> [WHAT THE TASK REQUIRES]: Pull every line with "Спойлер" from the data below and copy it.

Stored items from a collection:
※ ※ ※
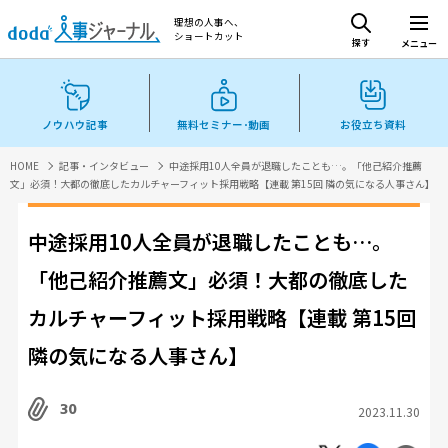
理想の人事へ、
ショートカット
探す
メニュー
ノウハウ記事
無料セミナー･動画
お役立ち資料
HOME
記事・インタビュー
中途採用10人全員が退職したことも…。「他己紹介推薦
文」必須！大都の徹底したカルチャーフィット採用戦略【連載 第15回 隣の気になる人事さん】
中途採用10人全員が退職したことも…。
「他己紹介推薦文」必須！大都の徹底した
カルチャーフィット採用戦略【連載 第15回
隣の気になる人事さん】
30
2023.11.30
※ ※ ※
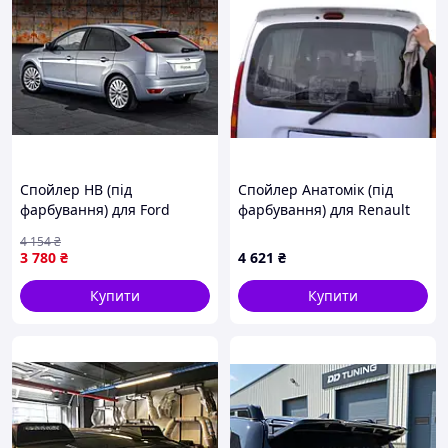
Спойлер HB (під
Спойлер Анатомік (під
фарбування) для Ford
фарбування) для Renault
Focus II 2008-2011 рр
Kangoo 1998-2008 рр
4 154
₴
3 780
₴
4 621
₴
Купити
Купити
※ ※ ※
> [ANSWER TO THIS EXERCISE]:
Спойлер HB (під
Спойлер Анатомік (під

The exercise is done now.